Washington - AFP
The US economy generated 209,000 new jobs in July, down from June but maintaining a solid 200,000-plus monthly streak since February, the Commerce Department said Friday.
The unemployment rate rose by 0.1 points to 6.2 percent, but it remained near its lowest level in nearly six years and well down from 7.9 percent at the start of 2013.
It was the first time since 1997 that the economy had added more than 200,000 jobs a month for six months straight.
New jobs were well-spread between the construction, manufacturing, professional service and retail sectors, and got a boost as well from 11,000 new jobs in the government sector.
Nevertheless, the number of unemployed rose by nearly 200,000 to 9.67 million, in part because of the constant increase in the number of working-age Americans, as well as a return to the labor force by tens of thousands of people who had dropped out and were not previously counted as unemployed.
Harm Bandholz of UniCredit pointed out that the return of dropouts has added more than a half-million people to the labor force over the past six months.
"This is fundamentally a very positive development, even as it puts some upward pressure on the official jobless rate," he said.
- 'Clearly getting stronger' -
President Barack Obama lauded the report as another sign that the economy is "clearly getting stronger."
"Companies are investing, consumers are spending. American manufacturing, energy, technology, autos, all are booming," he said.
But he complained that Congress, led by his Republican opponents, has stymied attempts to build on the recovery by obstructing measures to favor job growth and higher incomes.
"There are steps we could be taking that would result in more job growth, higher wages, higher incomes, more relief for middle class families," he said.
Despite the gains, the July jobs data showed continued weaknesses that underscored Obama's call for more support for the economy.
Average weekly earnings ticked up only slightly, suggesting, as the Federal Reserve said Wednesday, that there is still slack in the labor market despite the steady gains in job creation.
The rate of participation in the labor force was 62.9 percent, nearly the lowest in decades; the number of long-term unemployed, a particular worry for policy-makers, ticked up to 3.2 million; and the number of people working part-time because they could not find full-time jobs was flat at 7.5 million.
Those numbers are important as economists and policy makers debate whether the economy is accelerating and inflation is picking up, which would mandate tighter monetary policy from the Federal Reserve.

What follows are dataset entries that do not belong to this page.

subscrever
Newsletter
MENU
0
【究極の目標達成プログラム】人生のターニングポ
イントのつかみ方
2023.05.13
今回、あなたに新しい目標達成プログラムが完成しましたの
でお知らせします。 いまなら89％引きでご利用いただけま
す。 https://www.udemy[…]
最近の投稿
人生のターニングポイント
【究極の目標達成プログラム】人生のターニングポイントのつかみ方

On Wednesday official data showed the economy grew a fast-paced 4.0 percent in the second quarter. But that was mainly a rebound from the 2.1 percent contraction of the first quarter, and economists expect the economy is already decelerating from the second-quarter pace.

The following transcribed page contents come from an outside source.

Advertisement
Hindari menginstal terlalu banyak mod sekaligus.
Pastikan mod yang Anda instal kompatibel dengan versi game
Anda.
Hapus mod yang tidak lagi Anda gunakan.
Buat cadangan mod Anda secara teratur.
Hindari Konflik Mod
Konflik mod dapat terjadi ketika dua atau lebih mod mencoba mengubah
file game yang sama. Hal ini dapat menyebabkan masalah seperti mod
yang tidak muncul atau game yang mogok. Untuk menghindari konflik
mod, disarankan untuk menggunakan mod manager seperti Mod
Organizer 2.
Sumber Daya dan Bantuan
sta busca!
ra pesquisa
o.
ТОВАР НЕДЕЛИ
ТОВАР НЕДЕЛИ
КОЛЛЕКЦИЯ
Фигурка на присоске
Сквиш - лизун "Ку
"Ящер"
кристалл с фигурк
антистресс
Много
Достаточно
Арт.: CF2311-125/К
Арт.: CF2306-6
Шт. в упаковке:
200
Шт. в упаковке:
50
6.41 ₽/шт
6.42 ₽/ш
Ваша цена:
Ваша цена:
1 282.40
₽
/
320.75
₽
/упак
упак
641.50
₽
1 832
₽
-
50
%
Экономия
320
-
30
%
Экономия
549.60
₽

The policy debate has focused on the question of whether the labor market is tightening, which would add to inflation.
"We can debate measures of slack all day. But the fact is, there's basically no inflation or wage pressure," University of Michigan economist Justin Wolfers said in a tweet.
Economist Chris Williamson of Markit said he expects, in fact, the job creation numbers to slow.
"With companies reporting growing uncertainties to the business outlook, it's perhaps not surprising that the rate of job creation is showing sign of cooling and could continue to ease in coming months."
US markets, on edge for any sign of inflationary pressures, reacted modestly to the new data. Stocks slipped further after Thursday's 2 percent losses, with the S&P 500 down 0.2 percent in late trade.
The dollar, which had steadily climbed against the euro over the past two weeks, slipped to $1.3424 per euro.